Den ebenfalls am 23. Juli 2021 gestellten Antrag auf Gewährung einstweiligen Rechtsschutzes hat das Verwaltungsgericht durch Beschluss vom 29. Juli 2021 im Wesentlichen mit folgender Begründung abgelehnt:
Der Antragsteller begehre mit dem Hauptantrag die Fortsetzung des befristeten Beamtenverhältnisses und damit eine endgültige Vorwegnahme der in einem Hauptsacheverfahren zu erstrebenden Entscheidung. Ihm stehe aber kein Anordnungsgrund zu. Dass er zunächst mit Ablauf des 31. Juli 2021 aus seinem Beamtenverhältnis auf Zeit ausscheide, stelle die natürliche Folge der Amtszeit eines Beamten auf Zeit dar. Dabei handele es sich um keinen schweren Nachteil, der um den Preis der Vorwegnahme der Hauptsache verhindert werden müsse. Ein schwerer Nachteil folge auch nicht daraus, dass der Antragssteller mit dem Ausscheiden aus dem Amt als Beamter auf Zeit seinen Bescheidungsanspruch auf Umwandlung des Beamtenverhältnisses auf Zeit in ein Beamtenverhältnis auf Lebenszeit einbüßen würde. Zwar komme die Umwandlung des Beamtenverhältnisses nur dann in Betracht, wenn das betreffende Beamtenverhältnis noch bestehe. Jedoch sei nicht ersichtlich, dass der Antragsteller nicht auch einen entsprechenden Bescheidungsanspruch auf Ernennung auf Lebenszeit habe, wenn sein Beamtenverhältnis nicht umgewandelt werden könne. Für einen solchen Ernennungsanspruch eines ehemaligen Beamten auf Zeit sei das Weiterbestehen des Beamtenverhältnisses nicht Voraussetzung. Bei einer Umwandlung eines bereits bestehenden Beamtenverhältnisses auf Zeit in ein Beamtenverhältnis auf Lebenszeit sei lediglich das Berufungsverfahren nicht erneut durchzuführen. Im Übrigen stehe auch der zeitliche Geschehensablauf der Annahme unzumutbarer Nachteile entgegen, weil der Antragsteller seit dem Schreiben vom 16. Februar 2021 bis zum Zeitpunkt seiner Antragstellung auf vorläufigen Rechtsschutz am 23. Juli 2021 fünf Monate habe verstreichen lassen, ohne sein Begehren voranzutreiben. Das zögerliche Verhalten des Antragstellers könne nicht dazu führen, schwere Nachteile zu begründen. Etwas anderes ergebe sich auch nicht im Hinblick auf die behaupteten Schwierigkeiten des Antragstellers, einen Rechtsanwalt zu finden bzw. mit dem deutschen Rechtssystem nicht vertraut zu sein.
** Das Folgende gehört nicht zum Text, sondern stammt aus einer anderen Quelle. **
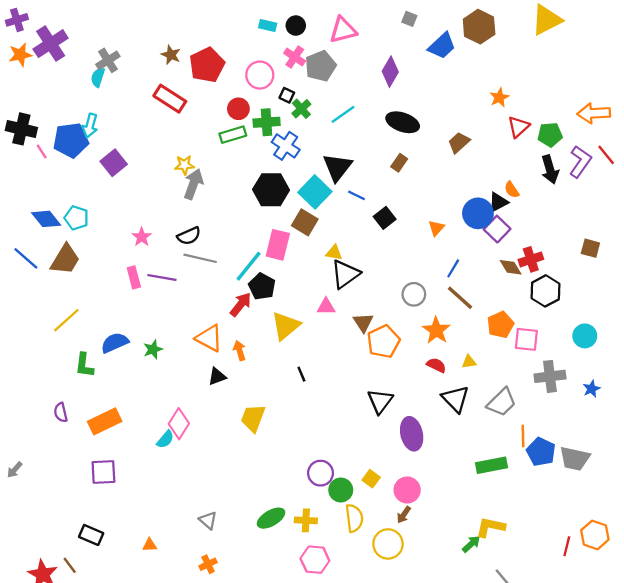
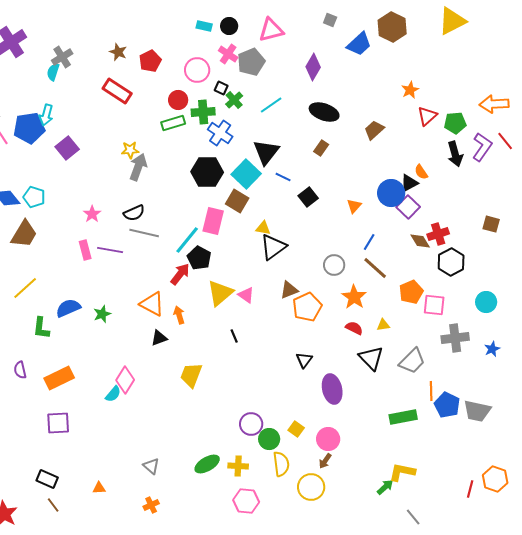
red pentagon: (207, 65) -> (150, 61), size x0.7
pink triangle: (326, 307) -> (246, 295), moved, turned 36
brown triangle: (363, 322) -> (289, 290), turned 42
black triangle: (380, 401) -> (304, 360), size x0.7
brown line: (70, 565) -> (53, 505), moved

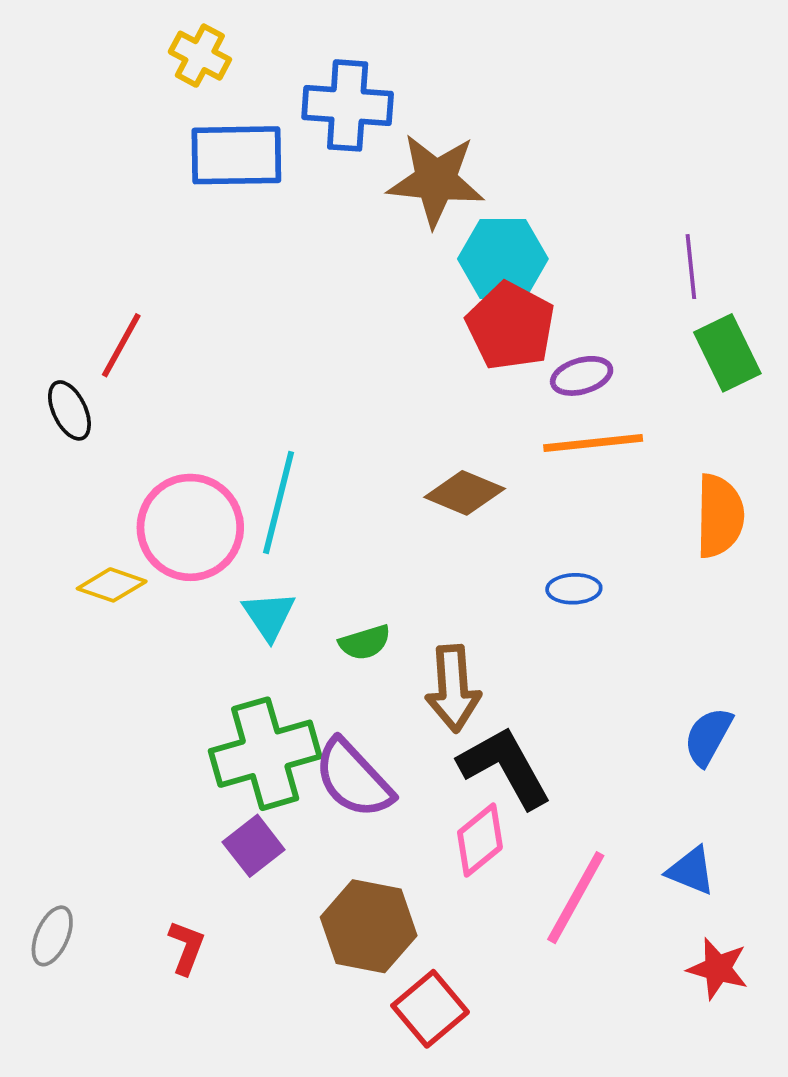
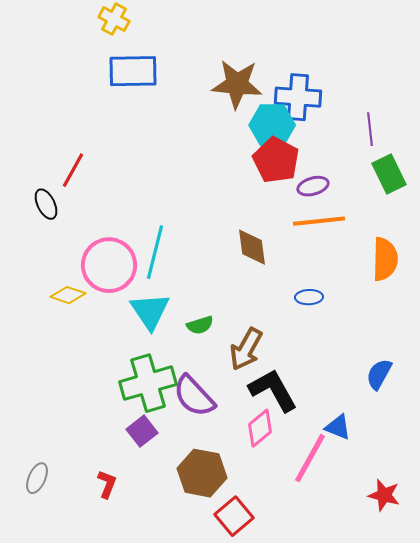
blue cross: (348, 105) -> (298, 97), moved
brown diamond: (465, 493) -> (252, 247), turned 60
cyan triangle: (269, 616) -> (150, 311), size x1.4
brown arrow: (453, 689) -> (246, 349), turned 33
blue triangle: (691, 871) -> (338, 427), moved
Darüber hinaus habe der Antragsteller für den Hauptantrag auch keinen Anordnungsanspruch glaubhaft gemacht. Gemäß § 86 Abs. 1 Satz 5 ThürHG betrage die Dauer des Beamtenverhältnisses auf Zeit oder des befristeten Angestelltenverhältnisses höchstens sechs Jahre; nach Ablauf einer befristeten Beschäftigung sei eine erneute befristete Beschäftigung als Professor nicht zulässig. Damit sei die gesetzlich zulässige Zeit für ein Beamtenverhältnis auf Zeit ausgeschöpft und weder deren Verlängerung noch deren erneute Begründung zulässig.
In Bezug auf die hilfsweise verfolgten Anträge sei ebenfalls kein Anordnungsgrund dargetan. Auch mit diesen Anträgen begehre der Antragsteller eine Vorwegnahme der in einem Hauptsacheverfahren zu erstrebenden Entscheidung, nämlich die ermessensfehlerfreie Entscheidung über die Umwandlung seines Beamtenverhältnisses auf Zeit in ein Beamtenverhältnis auf Lebenszeit mit der Ergänzung im zweiten Hilfsantrag, ihn hierfür als „Quasi-Beamten“ anzusehen, mit der Folge der genannten erhöhten Anforderungen an den Anordnungsgrund. Insoweit gelte hier dasselbe wie bereits zum Hauptantrag ausgeführt.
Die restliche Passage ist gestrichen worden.